[Material provided]

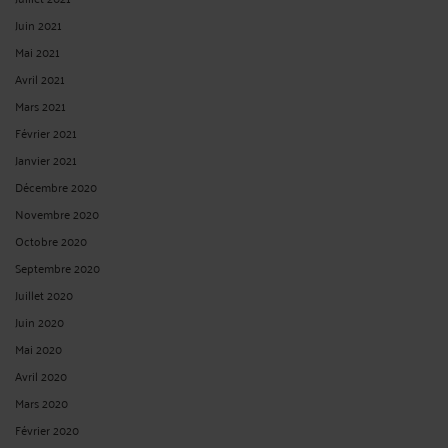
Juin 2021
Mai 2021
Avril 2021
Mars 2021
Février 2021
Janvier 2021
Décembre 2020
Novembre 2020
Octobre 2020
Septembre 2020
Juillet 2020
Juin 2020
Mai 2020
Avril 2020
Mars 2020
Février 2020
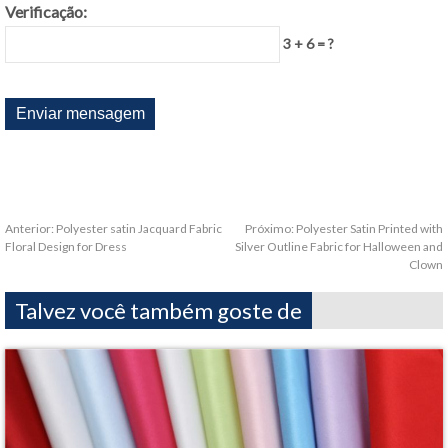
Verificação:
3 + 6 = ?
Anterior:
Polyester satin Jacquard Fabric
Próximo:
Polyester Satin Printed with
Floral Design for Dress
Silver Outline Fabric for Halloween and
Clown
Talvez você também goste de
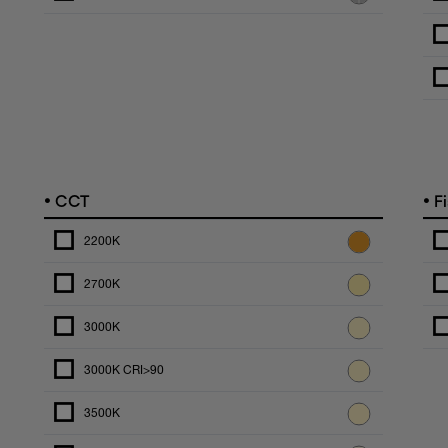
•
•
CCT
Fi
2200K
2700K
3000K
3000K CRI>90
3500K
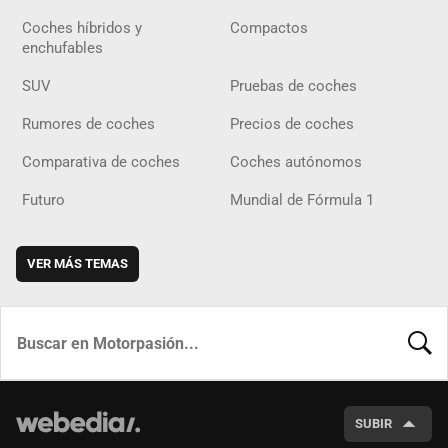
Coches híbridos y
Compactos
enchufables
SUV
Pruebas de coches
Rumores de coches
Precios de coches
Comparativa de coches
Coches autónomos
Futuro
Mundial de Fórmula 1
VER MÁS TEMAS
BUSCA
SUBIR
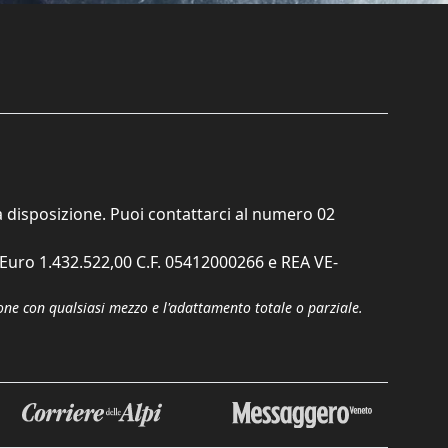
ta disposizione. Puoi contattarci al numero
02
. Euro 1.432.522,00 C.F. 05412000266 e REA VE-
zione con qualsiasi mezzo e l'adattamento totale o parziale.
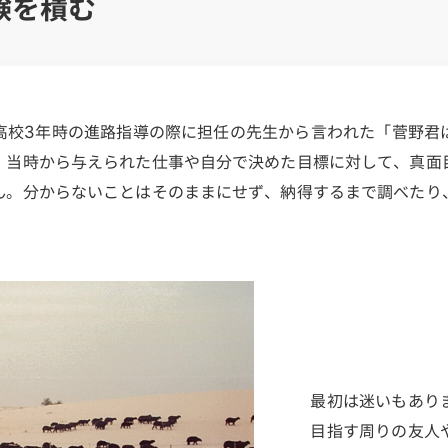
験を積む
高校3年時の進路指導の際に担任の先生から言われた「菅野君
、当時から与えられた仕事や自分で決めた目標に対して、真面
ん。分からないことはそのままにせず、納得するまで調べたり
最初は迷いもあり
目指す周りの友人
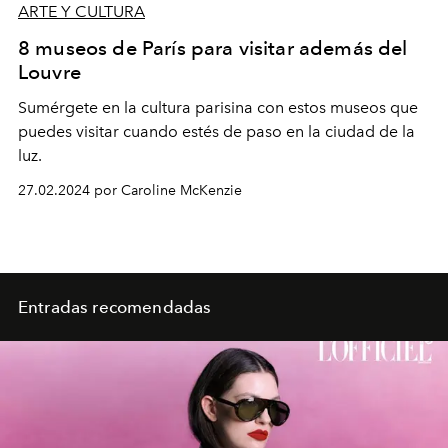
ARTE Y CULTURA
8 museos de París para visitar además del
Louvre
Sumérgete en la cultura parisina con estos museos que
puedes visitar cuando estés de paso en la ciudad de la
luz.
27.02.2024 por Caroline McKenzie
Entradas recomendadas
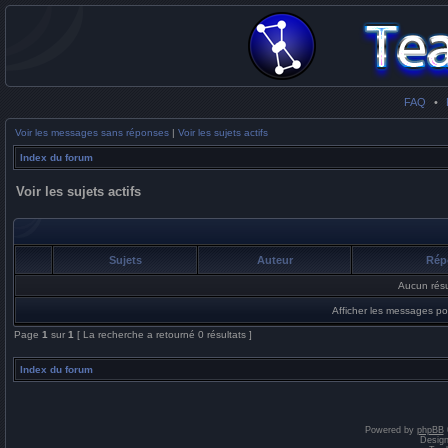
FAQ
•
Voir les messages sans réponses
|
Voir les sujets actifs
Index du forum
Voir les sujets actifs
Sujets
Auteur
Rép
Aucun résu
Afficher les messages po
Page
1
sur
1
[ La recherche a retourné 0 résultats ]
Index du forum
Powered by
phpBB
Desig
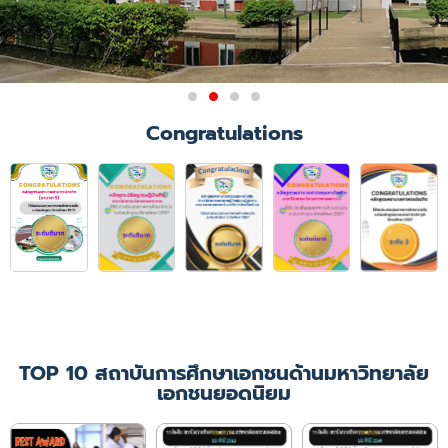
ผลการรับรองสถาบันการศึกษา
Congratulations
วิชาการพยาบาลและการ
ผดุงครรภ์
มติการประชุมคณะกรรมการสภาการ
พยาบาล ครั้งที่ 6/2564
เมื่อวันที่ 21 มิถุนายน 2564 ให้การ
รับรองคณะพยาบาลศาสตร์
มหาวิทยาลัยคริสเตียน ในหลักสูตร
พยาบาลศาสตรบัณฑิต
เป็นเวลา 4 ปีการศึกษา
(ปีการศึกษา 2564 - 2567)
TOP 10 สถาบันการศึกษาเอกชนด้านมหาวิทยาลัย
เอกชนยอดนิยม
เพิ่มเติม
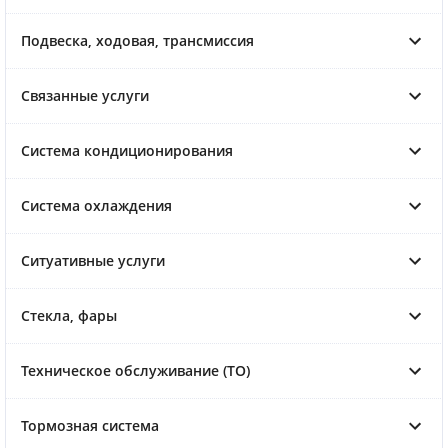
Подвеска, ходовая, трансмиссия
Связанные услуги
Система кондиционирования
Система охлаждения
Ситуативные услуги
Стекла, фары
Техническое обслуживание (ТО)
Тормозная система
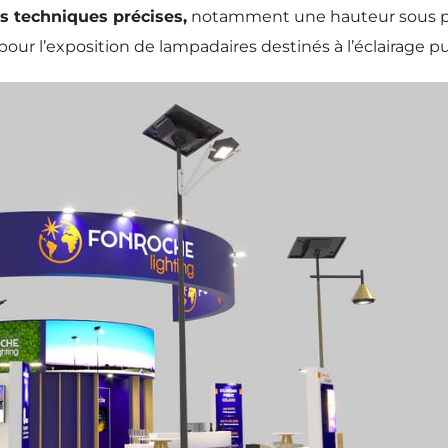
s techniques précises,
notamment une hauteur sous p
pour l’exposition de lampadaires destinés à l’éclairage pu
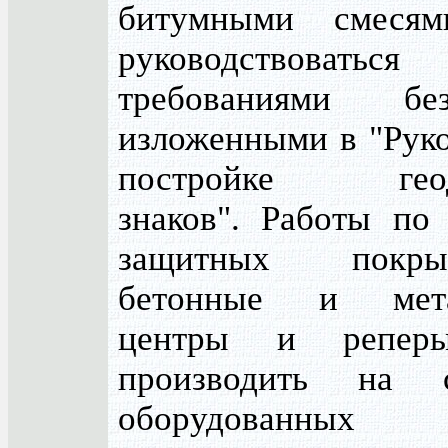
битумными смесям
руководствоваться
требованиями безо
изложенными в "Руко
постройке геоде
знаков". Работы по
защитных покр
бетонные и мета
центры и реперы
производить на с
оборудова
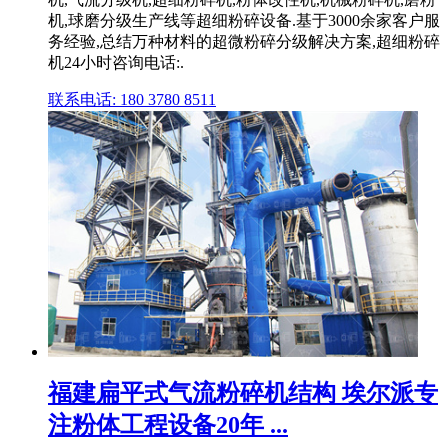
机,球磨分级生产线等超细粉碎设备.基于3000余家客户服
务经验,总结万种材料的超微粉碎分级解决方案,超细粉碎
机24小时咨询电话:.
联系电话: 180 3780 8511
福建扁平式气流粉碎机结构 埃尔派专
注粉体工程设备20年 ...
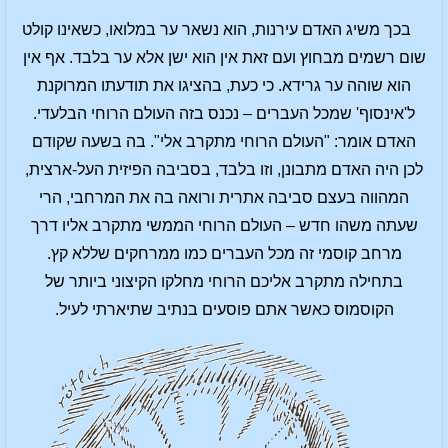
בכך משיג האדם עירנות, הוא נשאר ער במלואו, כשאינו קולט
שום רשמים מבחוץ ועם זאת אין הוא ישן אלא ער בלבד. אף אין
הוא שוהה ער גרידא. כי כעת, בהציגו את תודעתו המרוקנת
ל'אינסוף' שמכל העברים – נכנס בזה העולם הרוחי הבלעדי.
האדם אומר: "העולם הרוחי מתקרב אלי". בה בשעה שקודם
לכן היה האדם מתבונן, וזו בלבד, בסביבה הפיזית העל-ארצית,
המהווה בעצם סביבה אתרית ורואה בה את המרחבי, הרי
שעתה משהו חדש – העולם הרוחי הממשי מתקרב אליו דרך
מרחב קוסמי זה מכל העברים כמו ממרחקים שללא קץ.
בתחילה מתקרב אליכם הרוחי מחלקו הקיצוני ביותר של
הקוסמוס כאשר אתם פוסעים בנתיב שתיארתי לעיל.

[/Material provided]
[Material provided]

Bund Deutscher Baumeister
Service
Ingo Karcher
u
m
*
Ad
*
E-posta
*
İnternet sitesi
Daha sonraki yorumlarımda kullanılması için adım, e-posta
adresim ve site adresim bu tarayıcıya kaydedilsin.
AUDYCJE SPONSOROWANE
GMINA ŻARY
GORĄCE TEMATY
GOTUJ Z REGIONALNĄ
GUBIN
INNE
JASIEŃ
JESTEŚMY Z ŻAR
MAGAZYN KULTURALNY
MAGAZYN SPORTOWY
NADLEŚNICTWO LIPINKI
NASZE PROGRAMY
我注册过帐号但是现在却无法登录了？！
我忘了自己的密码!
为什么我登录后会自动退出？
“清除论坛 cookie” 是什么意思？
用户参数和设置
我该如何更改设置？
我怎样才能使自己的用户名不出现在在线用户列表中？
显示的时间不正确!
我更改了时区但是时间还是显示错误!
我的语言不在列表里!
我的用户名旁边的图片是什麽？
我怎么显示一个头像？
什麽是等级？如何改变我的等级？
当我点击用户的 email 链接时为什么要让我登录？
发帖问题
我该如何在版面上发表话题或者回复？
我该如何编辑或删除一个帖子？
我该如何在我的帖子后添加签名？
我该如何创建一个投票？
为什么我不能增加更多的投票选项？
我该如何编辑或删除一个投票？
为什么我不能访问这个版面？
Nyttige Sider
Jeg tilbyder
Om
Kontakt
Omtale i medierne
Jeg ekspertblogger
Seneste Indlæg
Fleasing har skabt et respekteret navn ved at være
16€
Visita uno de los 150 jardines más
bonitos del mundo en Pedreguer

[/Material provided]
[Material provided]

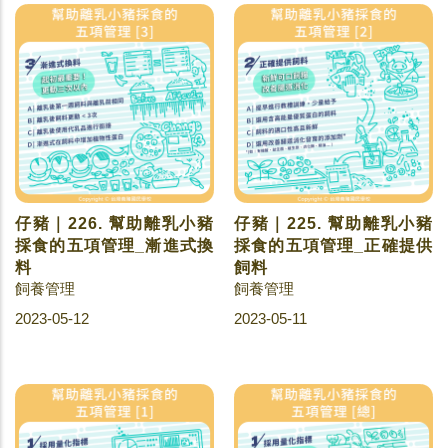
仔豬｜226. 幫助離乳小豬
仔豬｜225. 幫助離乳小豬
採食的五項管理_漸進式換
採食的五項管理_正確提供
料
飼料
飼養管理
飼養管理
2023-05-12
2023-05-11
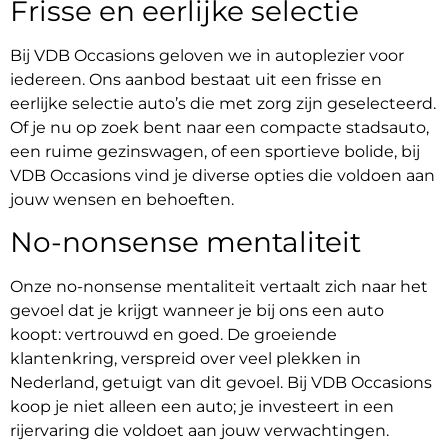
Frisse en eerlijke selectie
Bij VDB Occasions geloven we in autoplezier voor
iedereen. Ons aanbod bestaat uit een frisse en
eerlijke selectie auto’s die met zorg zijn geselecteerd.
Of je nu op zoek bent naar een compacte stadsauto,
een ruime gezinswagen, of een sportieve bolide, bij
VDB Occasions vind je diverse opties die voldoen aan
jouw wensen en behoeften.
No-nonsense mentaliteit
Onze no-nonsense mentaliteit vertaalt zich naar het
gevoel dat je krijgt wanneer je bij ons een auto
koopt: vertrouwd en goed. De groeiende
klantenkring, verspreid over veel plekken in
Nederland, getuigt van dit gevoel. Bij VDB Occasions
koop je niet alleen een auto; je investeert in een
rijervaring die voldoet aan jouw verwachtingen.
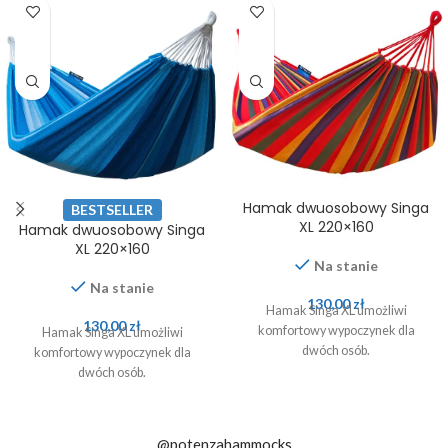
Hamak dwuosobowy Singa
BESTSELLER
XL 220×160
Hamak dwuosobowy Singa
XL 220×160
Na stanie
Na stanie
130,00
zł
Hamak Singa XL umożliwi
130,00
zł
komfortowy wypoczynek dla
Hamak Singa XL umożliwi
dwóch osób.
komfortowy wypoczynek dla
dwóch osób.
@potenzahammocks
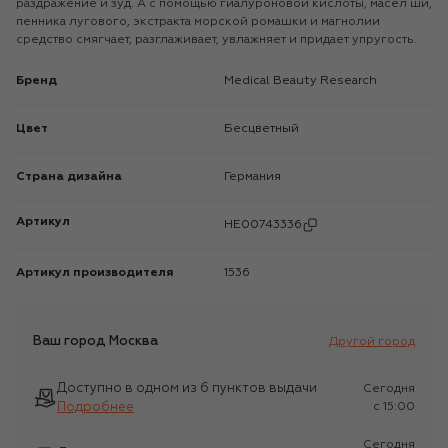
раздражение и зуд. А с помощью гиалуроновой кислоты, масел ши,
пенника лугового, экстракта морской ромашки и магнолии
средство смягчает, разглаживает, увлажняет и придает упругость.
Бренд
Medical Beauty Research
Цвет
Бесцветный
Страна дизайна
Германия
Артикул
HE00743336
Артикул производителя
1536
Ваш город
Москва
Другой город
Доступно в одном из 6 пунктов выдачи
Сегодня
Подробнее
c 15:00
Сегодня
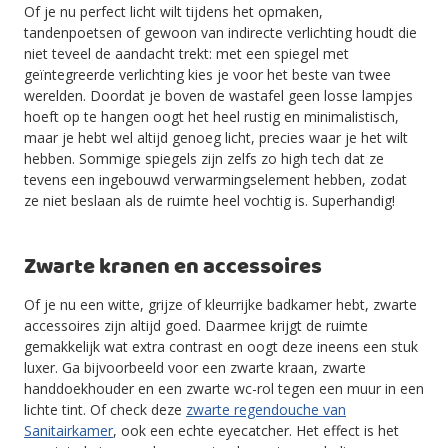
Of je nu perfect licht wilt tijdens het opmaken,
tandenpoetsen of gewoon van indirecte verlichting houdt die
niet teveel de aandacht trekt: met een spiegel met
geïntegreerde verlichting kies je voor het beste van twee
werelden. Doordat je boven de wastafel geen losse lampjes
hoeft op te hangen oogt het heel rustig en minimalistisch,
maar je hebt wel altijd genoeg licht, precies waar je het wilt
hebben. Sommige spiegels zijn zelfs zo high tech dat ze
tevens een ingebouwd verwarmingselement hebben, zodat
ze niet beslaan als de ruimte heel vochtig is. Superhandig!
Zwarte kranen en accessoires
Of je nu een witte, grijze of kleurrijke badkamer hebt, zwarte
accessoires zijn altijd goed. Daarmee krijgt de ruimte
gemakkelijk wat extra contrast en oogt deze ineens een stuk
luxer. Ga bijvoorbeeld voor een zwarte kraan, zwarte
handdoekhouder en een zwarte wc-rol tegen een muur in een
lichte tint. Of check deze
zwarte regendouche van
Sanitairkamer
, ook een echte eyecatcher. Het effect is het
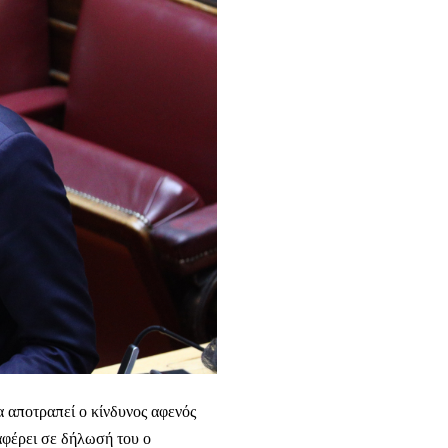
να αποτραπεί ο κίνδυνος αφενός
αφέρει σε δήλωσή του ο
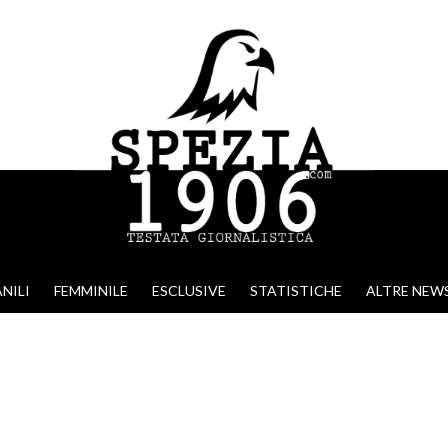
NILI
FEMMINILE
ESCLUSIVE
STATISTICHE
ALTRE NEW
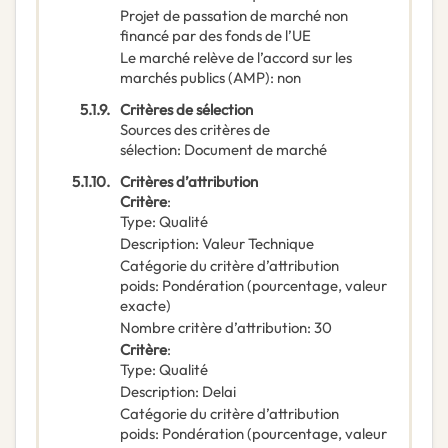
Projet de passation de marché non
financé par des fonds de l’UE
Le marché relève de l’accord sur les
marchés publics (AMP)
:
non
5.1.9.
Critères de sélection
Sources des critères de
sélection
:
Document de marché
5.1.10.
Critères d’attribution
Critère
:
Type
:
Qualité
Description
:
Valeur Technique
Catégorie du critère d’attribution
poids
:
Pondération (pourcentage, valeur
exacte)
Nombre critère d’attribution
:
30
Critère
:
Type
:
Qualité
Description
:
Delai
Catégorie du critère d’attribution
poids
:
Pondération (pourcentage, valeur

[/Material provided]

Requirement: Where the string "heel" occurs in a line above, count that line, and report solely the final figure.

Output for this task: 2